A good investment strategy to make money investing

Whether it is the year 2011, 2012 or 2020, this is a good investment strategy to make money investing without a crystal ball. Any good investment plan considers both the selection and the timing of the investment. If you can’t make any money investing with this simple strategy, rest assured that only the lucky few will make any money.

Before you stress about putting together a good investment strategy for 2011 and moving on, ask yourself the obvious question. Where do the most successful people invest (or where have they in the past) to make money by investing for the long term? The answer before the financial crisis was bonds, stocks and real estate. The answer today for the average investor is the same and takes the simple form of bond funds, stock funds, and real estate equity funds. In the final analysis, if these three investment areas plateau, we are likely in a slump and only a few lucky people or smart speculators will make money investing.

A good investment strategy is not based on speculation or trying to time the markets. No matter what you hear, no one has a proven and consistent track record of market timing that significantly outperforms the markets over the long term. If they did, they would make a lot of money investing and they would hide their secrets, they would not share them. So why not settle for a good investment strategy that makes just one core assumption: that the US will grow and prosper over the long term?

Investing money in the above three areas is simple with mutual funds. To reduce your risk and add flexibility to your investment strategy, add a fourth type of fund called a money market fund. At today’s interest rates, they may not seem like a good investment, but they are safe and earn interest at current rates. To be more specific, by owning just 4 different funds, you can put together a good investment strategy for 2011 and beyond and make money investing in America’s future. In order from high security to higher risk and higher profit potential: a money market, a medium-term bond, a large-cap equity income, and a real estate equity fund is all you need to own.

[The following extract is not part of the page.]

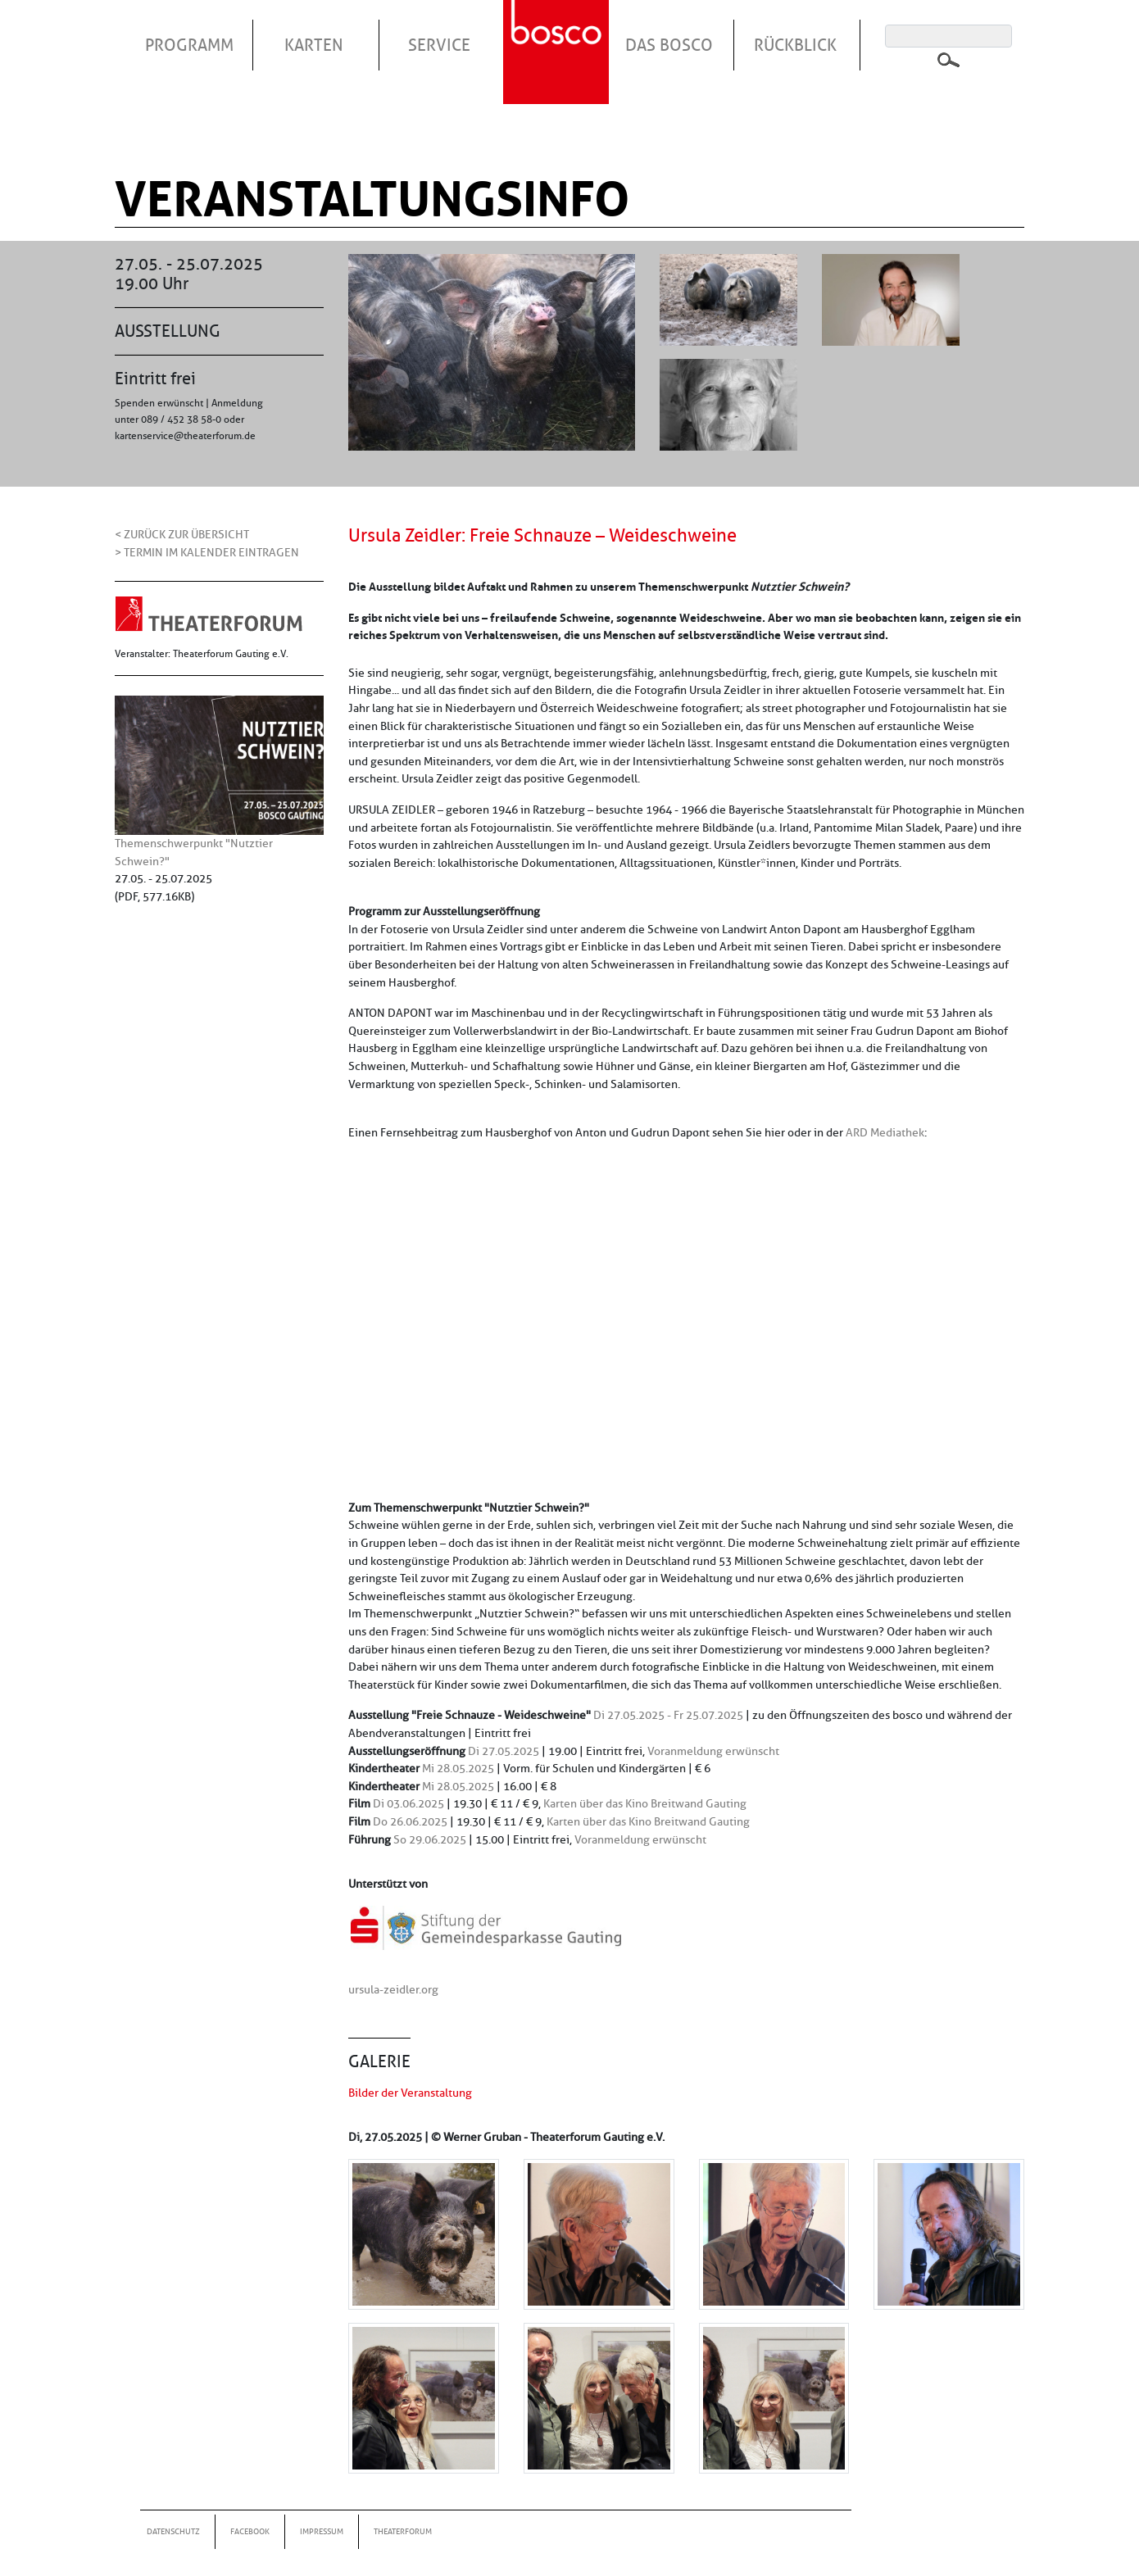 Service (439, 45)
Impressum (321, 2531)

A good investment strategy to get your feet wet is to simply invest the same amount of money in all 4 funds. The time strategy requires no judgment or guesswork. A year later and once a year after that, simply move the money around so that all 4 funds are back to the same value. This automatically forces you to take some money out of your best-performing funds and move more money to those that didn’t do as well. The net result over time is that you’re buying more stocks when prices are low, you’re selling stocks that are relatively expensive.

This is also a good way to make money by investing for the long term while keeping risk under control. Simply buying and holding funds is not a good investment strategy, and has caused problems for many average investors in the past. For example, real estate funds were good investments for several years until the financial crisis brought them down. Had he owned and held onto them, by 2009 he could have accumulated a significant amount of money and be at risk there…resulting in huge losses as a result of the financial crisis.

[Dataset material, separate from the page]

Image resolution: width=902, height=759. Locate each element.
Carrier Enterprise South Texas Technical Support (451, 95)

There is more than simplicity involved in what I call a good investment strategy for 2011 and beyond. This strategy employs two of the only time-tested tools in the investment business: BALANCE & REBALANCE and DOLLAR COST AVERAGING. The first tool keeps you on track while controlling risk, and the second is the tool that works to lower your average investment cost by making you buy more shares when prices are lower and fewer when they are high.

You can put together a good investment strategy with only moderate risk by owning just 4 different mutual funds. People make money by investing for the long term in bonds, stocks, and real estate; and the smart ones save some money on a safe investment also for flexibility. In years past, some people just got lucky and made money investing without a strategy. With a good investment strategy you will not need to cross your fingers and rely on luck. If America thrives in 2011 and beyond, so should you.